In Willocks’ view, the Labour Code changes should help to address these negative trends, “at least a little.” He points out that B.C.’s private sector unionization rate dropped from 24 per cent in 1997 to 16.7 per cent in 2016, in large part due to Liberal policies that made it harder for employees to organize and bargain collectively. One such move was to add the requirement for an employee vote on unionization; until then, it had been sufficient to get signatures from 55 per cent of workers in the proposed bargaining unit.

From 1996 to 2000, about 380 new union certifications were approved each year. From 2006 to 2008, after the Liberal changes, that fell to about 100, dropping to 58 in 2018.

Labour Minister Harry Bains hoped to eliminate the vote requirement, but the minority NDP government and the BC Fed failed to win over the three Green MLAs in the Legislature.

There is widespread understanding that much more is needed to reverse the impact of many years of austerity, anti-labour policies. More and more workers are in precarious jobs, and very few in fast food and other sectors are in a union with some ability to negotiate working conditions and wages. It will remain very difficult to organize small worksites with few employees and high turnover, even if these employees all work for a handful of giant corporations or their franchisees.
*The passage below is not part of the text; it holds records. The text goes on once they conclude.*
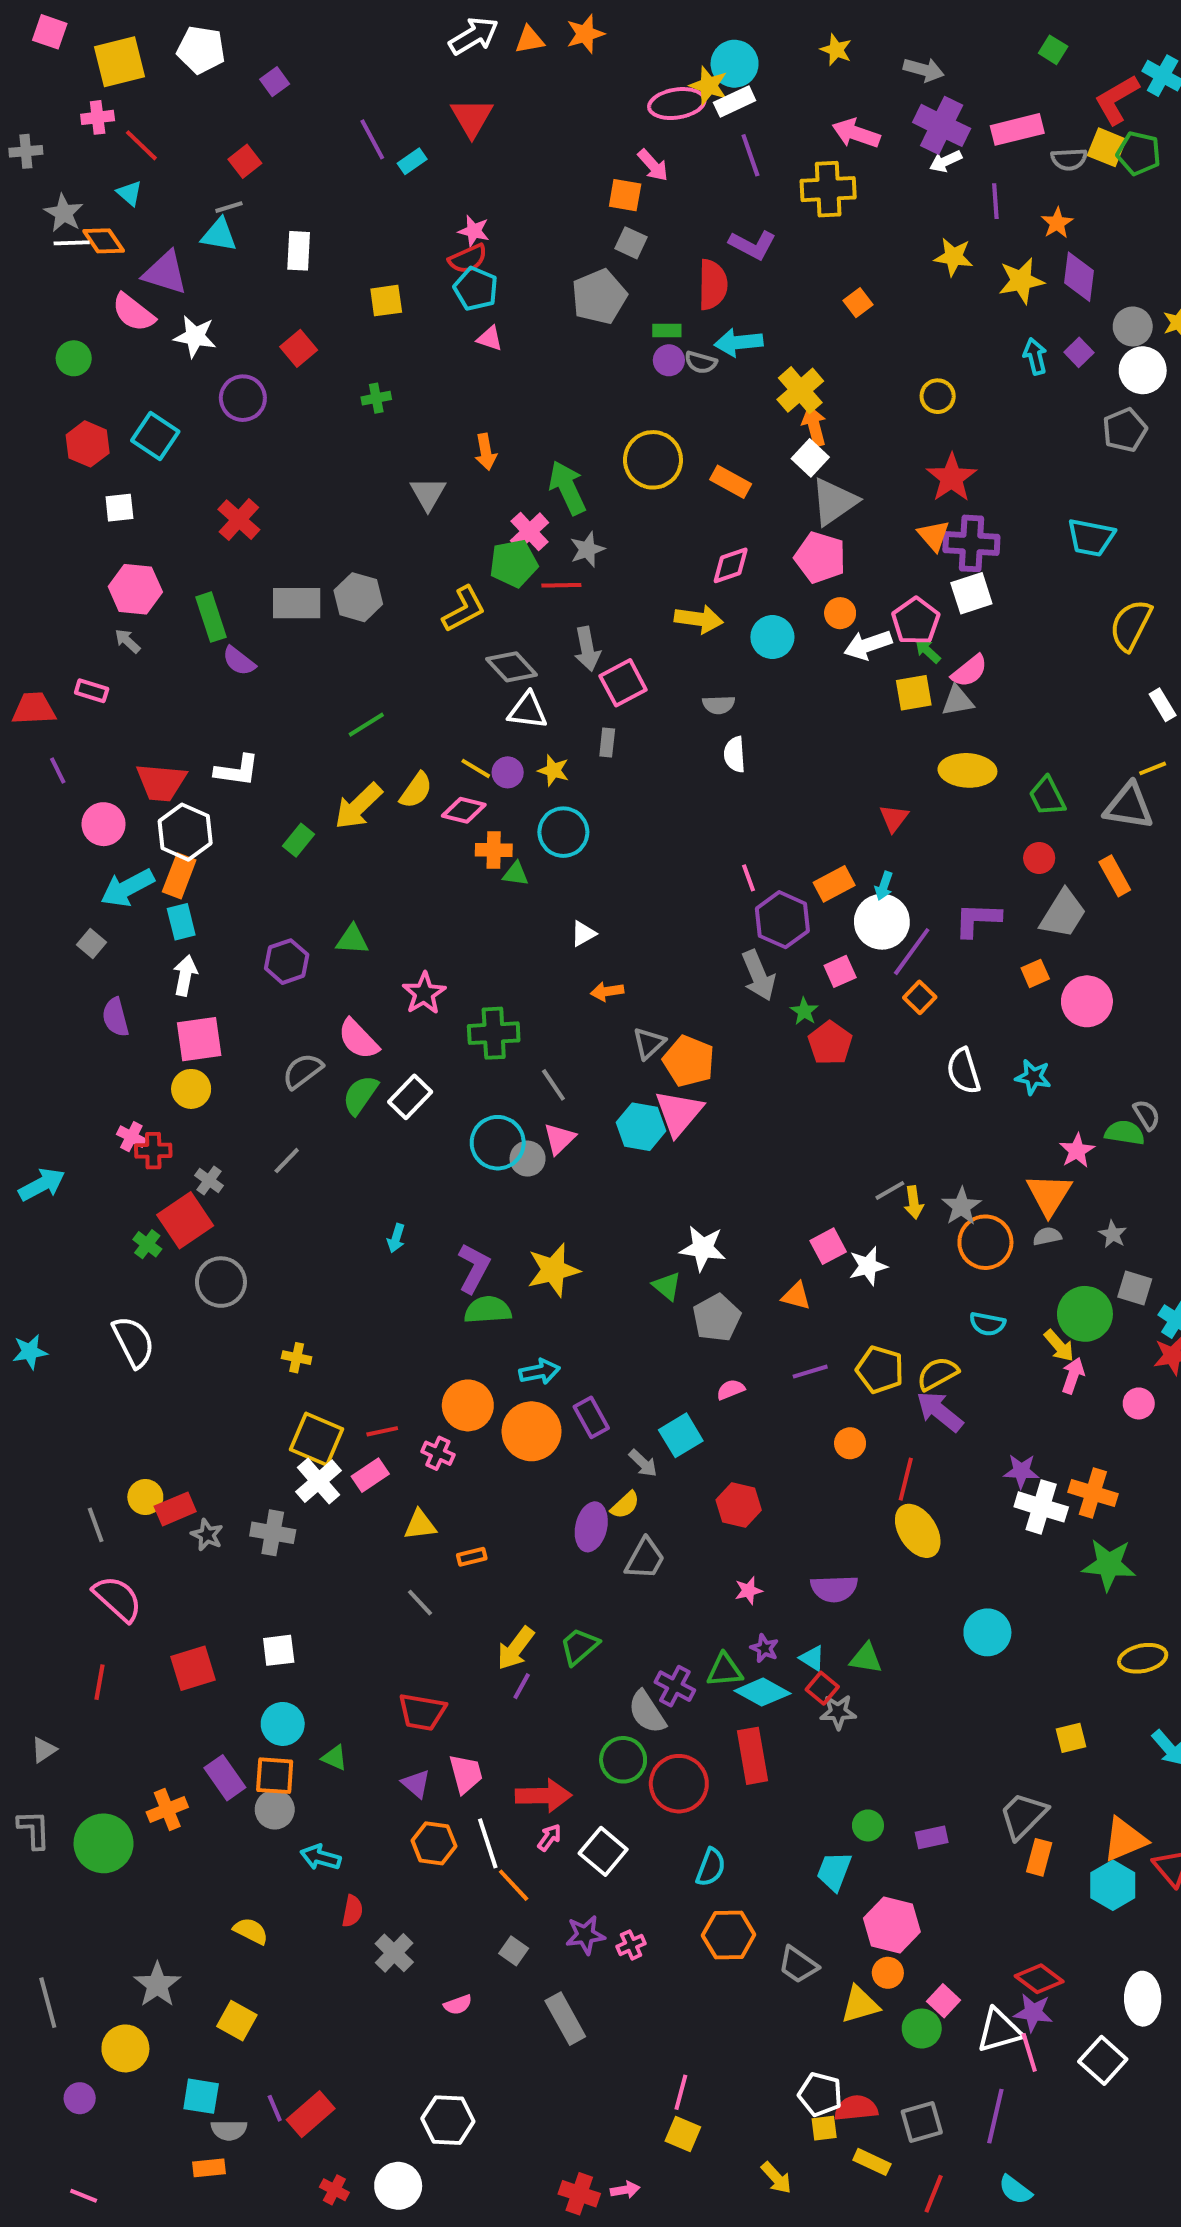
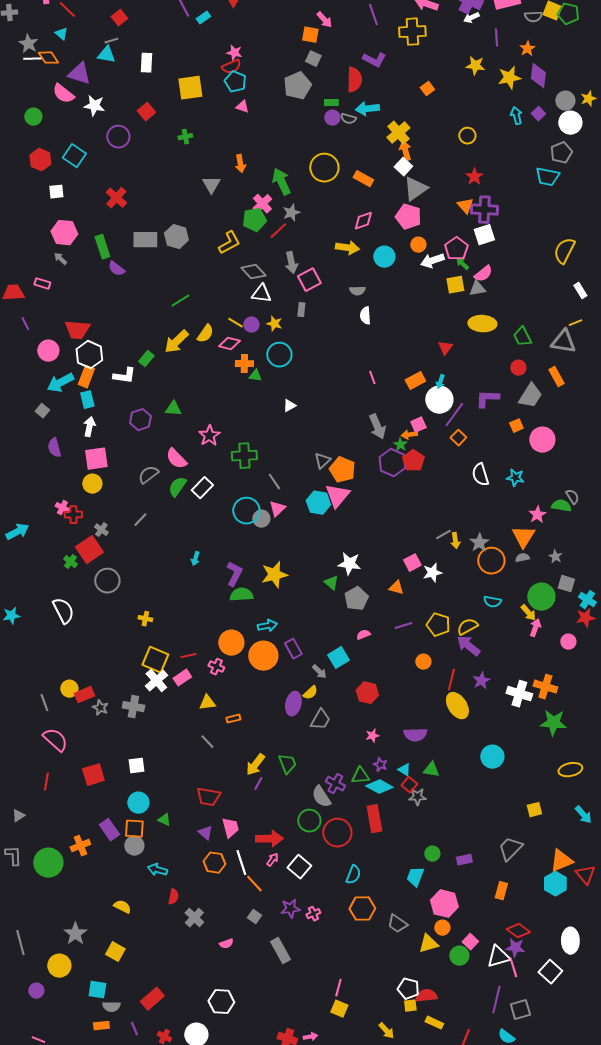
yellow square: (386, 301) -> (190, 88), size x1.5
red star: (952, 478) -> (474, 177), size x0.7
cyan trapezoid: (1091, 537) -> (547, 177), moved
red line: (561, 585) -> (278, 231), turned -42
white L-shape: (237, 770) -> (124, 376), moved
purple hexagon: (782, 920) -> (392, 463), moved
orange arrow: (607, 991) -> (409, 435), moved
purple star: (1021, 1471) -> (481, 681), moved, turned -30
green trapezoid: (579, 1646) -> (287, 764), turned 110
orange rectangle: (1039, 1857) -> (501, 891), moved
purple line: (275, 2108) -> (134, 1029), moved
gray square: (922, 2122) -> (520, 1010), moved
A 1992 review of the Labour Code, under an earlier NDP government, proposed sectoral bargaining to increase the ability of workers in certain sectors to organize. Twenty-seven years later, the Horgan government has agreed to study this idea, guaranteeing nothing will happen during their term in office, which may or may not last until 2021. In the meantime, the quality of work available in British Columbia and across Canada will continue to decline under relentless corporate pressure.